Na Ásia, beber água gelada durante as refeições é pouco comum hoje. O debate sobre a temperatura certa envolve tradições milenares e evidências fisiológicas recentes. A prática oriental costuma privilegiar bebidas quentes, como chá, à mesa.

Em países como a China, o cenário típico não inclui gelo na água. O que se vê é chá verde ou caldo, acompanhando as refeições há séculos. A explicação vai além de costume: há fundamentos fisiológicos por trás dessa escolha.

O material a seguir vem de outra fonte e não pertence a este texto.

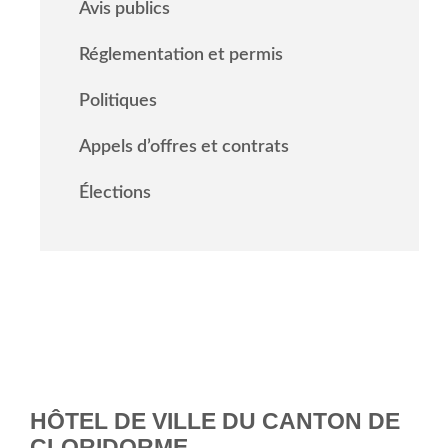
Avis publics
Réglementation et permis
Politiques
Appels d’offres et contrats
Élections
HÔTEL DE VILLE DU CANTON DE
CLORIDORME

A temperatura da água pode influenciar a motilidade gástrica, o esvaziamento do estômago e o funcionamento dos músculos do sistema digestivo. Pesquisas atuais sinalizam impactos que merecem atenção, ante um hábito amplamente difundido no Ocidente.

Origem do debate

O assunto chegou ao Ocidente pelo TikTok, revelando uma tendência chamada Chinamaxxing, ou “Tornando-se Chinês”. Influenciadores mostram água quente como aliada da digestão, do inchaço e da energia, ampliando o interesse público.

Segundo o The New York Times, a água quente ganhou força como tema de bem-estar online. A popularização não é fruto de conferência médica, mas de redes sociais e de curiosidade sobre hábitos de vida asiáticos.

Especialistas ressaltam que a discussão envolve nuances científicas. Dados incompletos e contextos variados apontam para uma leitura cautelosa, sem descarte de evidências, que ainda está em construção.